Sparse and huge matrix multiplication in pytorch or numpy

I have a scenario where I need to multiply a small size vector a with a huge and highly sparse matrix b. Here's a simplified version of the code:

import numpy as np

B = 32
M = 10000000

a = np.random.rand(B)
b = np.random.rand(B, M)
b = b > 0.9

result = a @ b

In my actual use case, the b matrix is loaded from a np.memmap file due to its large size. Importantly, b remains unchanged throughout the process, and will be performing the inner product with different vectors a each time, so any pre-process on b to leverage its sparse nature is allowed.

I'm seeking suggestions on how to optimize this matrix multiplication speed. Any insights or code examples would be greatly appreciated.

Solution

Testing with a smaller M - I don't want to hang my machine with memory errors or long calcs:

In [340]: B = 32
     ...: M = 10000
     ...: 
     ...: a = np.random.rand(B)
     ...: b = np.random.rand(B, M)
     ...: b = b > 0.9
     ...: 
     ...: 
In [341]: timeit a@b
1.23 ms ± 21.4 µs per loop (mean ± std. dev. of 7 runs, 1,000 loops each)
In [342]: timeit np.einsum('i,ij',a,b)
590 µs ± 3.83 µs per loop (mean ± std. dev. of 7 runs, 1,000 loops each)
In [343]: timeit np.einsum('i,ij',a,b, optimize=True)
1.57 ms ± 83 µs per loop (mean ± std. dev. of 7 runs, 1,000 loops each)
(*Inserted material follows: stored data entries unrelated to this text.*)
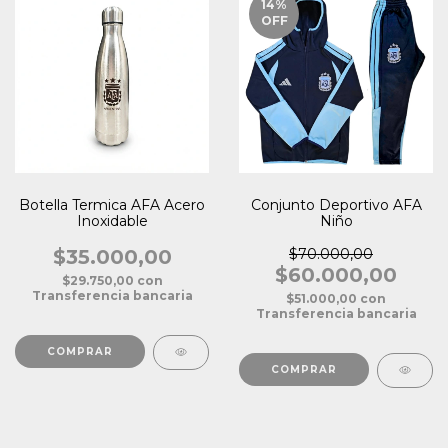
14
%
OFF
Botella Termica AFA Acero
Conjunto Deportivo AFA
Inoxidable
Niño
$35.000,00
$70.000,00
$60.000,00
$29.750,00
con
Transferencia bancaria
$51.000,00
con
Transferencia bancaria
COMPRAR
I'm a little surprised what einsum is so much faster. Often einsum ends up using the same BLAS functions as matmul, especially if optimize is turned on. The big difference between B and M dimensions probably has something to do with it. BLAS type of code probably was written with 'squarish' matrices in mind.

Trying scipy.sparse:

In [344]: from scipy import sparse
In [345]: bM = sparse.csr_matrix(b)
In [346]: timeit bM = sparse.csr_matrix(b)
3.19 ms ± 13.3 µs per loop (mean ± std. dev. of 7 runs, 100 loops each)
In [347]: bM
Out[347]: 
<32x10000 sparse matrix of type '<class 'numpy.bool_'>'
    with 32241 stored elements in Compressed Sparse Row format>
In [348]: bM.indptr
Out[348]: 
array([    0,  1017,  2008,  3028,  4049,  5041,  5971,  6955,  7930,
        8957,  9986, 10978, 12031, 13050, 14067, 15072, 16142, 17140,
       18093, 19106, 20074, 21096, 22122, 23150, 24152, 25170, 26197,
       27232, 28271, 29233, 30246, 31226, 32241], dtype=int32)

Creating the sparse matrix takes time. It in effect has to do a np.nonzero(b) on b to find the nonzero elements.

Having made it, the multiplication proceeds as before (delegating to the bM own version of matrix multiplication (don't use np.matmul, np.dot, or np.einsum with bM):

In [349]: res = a@bM
In [350]: type(res)
Out[350]: numpy.ndarray
In [351]: np.allclose(res, a@b)
Out[351]: True
In [352]: timeit a@bM
268 µs ± 12.6 µs per loop (mean ± std. dev. of 7 runs, 1,000 loops each)

and the time better.

I'm not sure how the csr_matrix() step would work with a memmap array. But once created that matrix can probably be stored in memory, saving that disk access time.